Binnen de gemeente Barneveld ligt een deel van het Natura 2000-gebied 'Veluwe'. Voor dit Natura 2000-gebied heeft het ontwerp-aanwijzingsbesluit in februari 2007 ter inzage gelegen. Voorafgaand aan de definitieve aanwijzing wordt, in overleg met de betrokkenen, een beheerplan opgesteld. In het beheerplan wordt bepaald wat het bestaande gebruik is en wat er onder welke voorwaarden mogelijk is in het gebied. Het beheerplan is nog niet gereed (stand van zaken augustus 2012).
In het ontwerp-aanwijzingsbesluit is onder meer het gebied begrensd en is aangegeven vanwege welke soorten en habitatten het gebied wordt aangewezen. Voor beschermde Natura 2000-gebieden geldt dat er voor projecten en handelingen geen verslechtering mag optreden van de kwaliteit van de habitatten of een verstorend effect op de soorten waarvoor het gebied is aangewezen.
Het Natura 2000-gebied 'Veluwe' bestaat overwegend uit droge bossen, droge en natte heide, vennen en stuifzanden. In de voorlaatste ijstijd, circa 150.000 jaar geleden, duwden de ijslobben van het landijs enorme hoeveelheden door de rivieren aangevoerd zand en grond voor zich uit en opzij en vormden zo de stuwwallen.
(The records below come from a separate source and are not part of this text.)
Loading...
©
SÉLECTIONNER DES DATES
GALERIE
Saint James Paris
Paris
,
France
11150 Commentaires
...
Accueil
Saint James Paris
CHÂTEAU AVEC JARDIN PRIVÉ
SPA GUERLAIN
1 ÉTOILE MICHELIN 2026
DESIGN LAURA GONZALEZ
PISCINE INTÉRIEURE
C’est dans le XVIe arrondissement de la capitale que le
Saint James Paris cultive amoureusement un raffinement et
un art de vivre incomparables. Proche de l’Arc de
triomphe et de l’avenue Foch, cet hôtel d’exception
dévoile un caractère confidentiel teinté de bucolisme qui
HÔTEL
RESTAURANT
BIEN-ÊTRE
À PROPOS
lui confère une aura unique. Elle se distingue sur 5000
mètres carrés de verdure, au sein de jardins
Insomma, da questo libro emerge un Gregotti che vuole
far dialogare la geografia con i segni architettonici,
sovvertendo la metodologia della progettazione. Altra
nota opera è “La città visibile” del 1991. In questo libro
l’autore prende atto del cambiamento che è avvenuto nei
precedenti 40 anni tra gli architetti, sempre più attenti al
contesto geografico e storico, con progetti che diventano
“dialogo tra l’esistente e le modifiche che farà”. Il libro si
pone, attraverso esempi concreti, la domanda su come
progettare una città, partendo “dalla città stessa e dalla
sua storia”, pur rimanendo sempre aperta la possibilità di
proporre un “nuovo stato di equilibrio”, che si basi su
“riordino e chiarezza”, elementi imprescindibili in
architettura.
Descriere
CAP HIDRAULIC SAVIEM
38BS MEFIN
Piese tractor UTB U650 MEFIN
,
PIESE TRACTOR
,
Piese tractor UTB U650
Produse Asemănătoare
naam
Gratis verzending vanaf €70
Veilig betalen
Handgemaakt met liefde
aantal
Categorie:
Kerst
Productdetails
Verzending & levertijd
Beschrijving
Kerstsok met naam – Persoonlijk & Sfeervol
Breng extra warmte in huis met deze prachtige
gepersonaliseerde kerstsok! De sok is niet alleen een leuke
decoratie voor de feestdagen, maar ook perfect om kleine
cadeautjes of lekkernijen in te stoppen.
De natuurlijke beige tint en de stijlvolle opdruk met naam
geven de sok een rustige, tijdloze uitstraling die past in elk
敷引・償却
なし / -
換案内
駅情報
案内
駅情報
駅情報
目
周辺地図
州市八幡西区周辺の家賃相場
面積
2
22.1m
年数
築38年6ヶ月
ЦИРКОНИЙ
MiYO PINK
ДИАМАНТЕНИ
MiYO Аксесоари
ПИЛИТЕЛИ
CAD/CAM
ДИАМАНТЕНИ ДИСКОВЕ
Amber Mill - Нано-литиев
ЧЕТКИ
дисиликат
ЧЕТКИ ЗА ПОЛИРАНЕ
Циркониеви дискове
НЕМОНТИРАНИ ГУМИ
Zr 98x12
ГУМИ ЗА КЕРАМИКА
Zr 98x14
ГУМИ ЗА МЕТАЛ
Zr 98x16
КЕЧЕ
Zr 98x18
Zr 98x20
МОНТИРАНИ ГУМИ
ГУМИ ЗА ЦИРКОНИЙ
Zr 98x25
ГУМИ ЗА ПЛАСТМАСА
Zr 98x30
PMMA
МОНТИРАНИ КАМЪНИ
Hoewel de hoogteverschillen sindsdien door wind en water zijn afgevlakt, reiken de hoogste delen van de Veluwe tot ruim 100 m boven NAP. Tot 1900 was de Noord-Veluwe één uitgestrekt stuifzandgebied. Tegenwoordig is er in totaal nog 1400 hectare stuifzand op de Veluwe. Bij Kootwijk ligt één van de grootste actieve stuifzandgebieden van Europa. Plaatselijk komen in de heiden natte of droge heischrale graslanden, jeneverbesstruwelen, vennen, natte heide en hoogveenkernen voor. Langs de randen van de Veluwe ontspringen de (sprengen)beken, waar beekvegetaties en zeer plaatselijk bronbossen voorkomen. Voor het voorliggende bestemmingsplan geldt dat ontwikkelingen geen significant negatieve invloed mogen hebben op de Natura 2000-gebieden.
Het plangebied is geen onderdeel van Natura 2000 gebied.
In 2012 is de nationale Structuurvisie Infrastructuur en Ruimte (SVIR) van kracht geworden. Deze vervangt onder andere de Nota Ruimte.
De SVIR bepaalt welke kaderstellende uitspraken zodanig zijn geformuleerd dat deze van invloed zijn op de ruimtelijke besluitvormingsmogelijkheden op lokaal niveau. Het Besluit algemene regels ruimtelijke ordening (Barro) bevestigt in juridische zin die kaderstellende uitspraken. De Regeling algemene regels ruimtelijke ordening (Rarro) is de ministeriële regeling. Op 30 december 2011 zijn het Barro en de Rarro in werking getreden. In Barneveld zijn het Barro en de Rarro van toepassing in verband met de aanwezige militaire terreinen.
Het Rijk heeft drie doelen gekozen om Nederland concurrerend, bereikbaar, leefbaar en veilig te houden voor de middellange termijn (2028):
Met de Structuurvisie zet het kabinet het roer om in het nationale ruimtelijke beleid. Het Rijk kiest voor een selectievere inzet van rijksbeleid op slechts 13 nationale belangen. Voor deze belangen is het Rijk verantwoordelijk en wil het resultaten boeken. Buiten deze 13 belangen hebben decentrale overheden beleidsvrijheid.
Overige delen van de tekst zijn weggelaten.